I froze. It wasn't the first time he'd done that — we'd grown up in the same house during countless summers, after all — but it felt different now. My pulse was annoyingly loud in my ears.

"You still do that little frown when you're thinking too much," he said softly. "You've had it since you were twelve."

"Observant, aren't you?" I muttered.

"Only with you."

The kahwa was suddenly too hot in my hands. I set it down and stood, pacing toward the far edge of the roof. The view stretched over a patchwork of tin and brick rooftops, dotted with drying clothes and cooing pigeons. Behind me, I could feel him following — not hurried, just steady.

"You're still avoiding answering me," he said when he stopped beside me.

"I'm not avoiding anything," I lied, crossing my arms.

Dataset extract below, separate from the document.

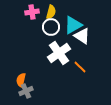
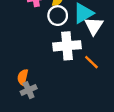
white triangle: (82, 36) -> (94, 26), turned 30
white cross: (59, 53) -> (67, 46), turned 30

His shoulder brushed mine as he leaned forward, resting his arms on the parapet wall. "You used to run to me first whenever something happened. Now you barely tell me anything."

"That's because you disappeared for three summers," I said before I could stop myself.

He glanced sideways at me. "And you missed me."

I scoffed, but my cheeks betrayed me with heat. "Don't flatter yourself."

His hand slid over mine on the warm cement wall, not gripping, just… there. The silence stretched, heavy but not uncomfortable. Below us, the sun dipped lower, painting everything in orange and gold.

"Iman," he said finally, his voice quiet but steady. "Some things don't change. Not the mountains, not the summers… and not the way I—"

"Ali!" I turned sharply, cutting him off as I suddenly remembered me and ali when we were bareky 5 and 6,I trying hard to win our race in childhood and Ali,who would always fall down at the last moment so that i could win the race."Do you want to race to the water tank?"

His brow arched, amused, but he didn't push. "You'll lose."

"Dream on."

We darted across the roof, bare feet slapping against the warm surface. I was faster for the first few steps, but his longer strides caught up easily. Just as I reached for the tank's edge, his hand closed around my wrist — warm, steady, and just a little too tight to be purely playful.

"Caught you," he said, breathing hard, eyes holding mine in a way that made the world feel suddenly smaller.

For a heartbeat, neither of us moved. Then he let go, stepping back with that same infuriating grin. "Still proud"

I rolled my eyes, pretending my pulse wasn't still racing. "And you're still impossible."

He leaned against the tank, watching me with that unreadable mix of affection and something I didn't dare name. The sun dipped behind the mountains, shadows cooling the rooftop, but I swear the warmth between us didn't fade at all.